The Barents Region comprises the northernmost parts of Norway, Sweden, Finland and Russia. This region has a very vast territory including the lands along the coast of the Barents Sea, from Norland in Norway to the Kola Peninsula in Russia; beyond all the way to the Ural Mountains and Novaya Zemlya, and to the south to the Gulf of Bothnia of the Baltic Sea and the great lakes Ladoga and Onega. The area of this region is as large as Poland, Germany, Netherlands, Belgium, France (mainland) and Spain (mainland) together. The total surface area of the Barents Region is 1.755.800 sq.km.
About 6 million people live in the Barents Region. The population density is on average a mere 3,5 inhabitants per square kilometer. This varies from 0,3 (Nenets) to 8 (Oulu) inhabitants. The largest city in the Barents Region is Arkhangelsk (Russia) with its 350.000 inhabitants. Several indigenous peoples and minority groups live in the region the Sami, Nenets, Vepsians and Komi.

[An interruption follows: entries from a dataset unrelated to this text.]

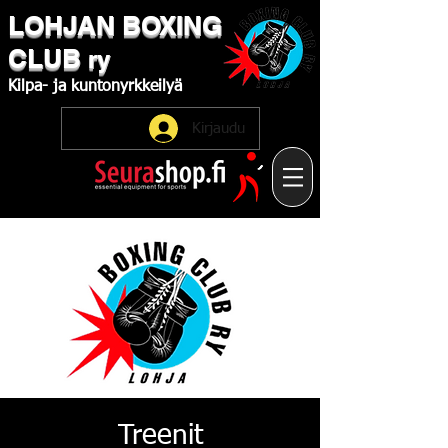
LOHJAN
​BOXING
CLUB
ry
Kilpa-
ja
kuntonyrkkeilyä
Kirjaudu
Treenit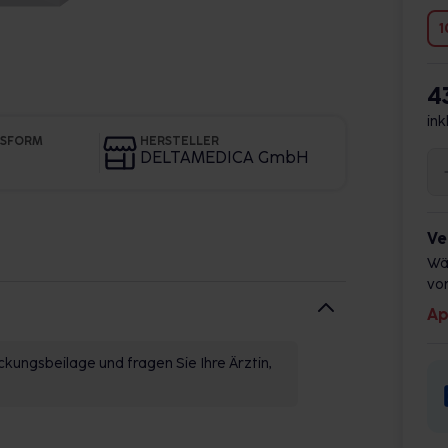
1
4
ink
GSFORM
HERSTELLER
DELTAMEDICA GmbH
Ve
Wä
vor
Ap
kungsbeilage und fragen Sie Ihre Ärztin,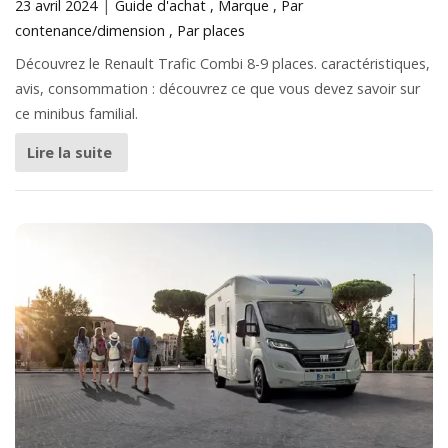
23 avril 2024
Guide d'achat
Marque
Par
contenance/dimension
Par places
Découvrez le Renault Trafic Combi 8-9 places. caractéristiques,
avis, consommation : découvrez ce que vous devez savoir sur
ce minibus familial.
Lire la suite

This Euro-Arctic region is characterized by its harsh climate and long distances.The location mainly north of the Arctic Circle gives periods of exotic midnight sun in summer as well as periods of long and dark polar nights with the northern lights in winter. The nature of the region is unique and the environment vulnerable, with wide tundra areas in the north and extensive boreal forests zones in the south. The wealth and diversity of natural resources such as biotopes, forests, fish, minerals, diamonds, oil and gas, pose great opportunities and challenges. Besides such natural resources, the Barents Euro-Arctic Region has a skilled labor force and constitutes a meeting point between the European Union and Russia.
In the spirit of the Northern Dimension, the Barents Region is, in its cultural diversity, a gateway to opportunities for researchers, entrepreneurs, pioneers and discoverers.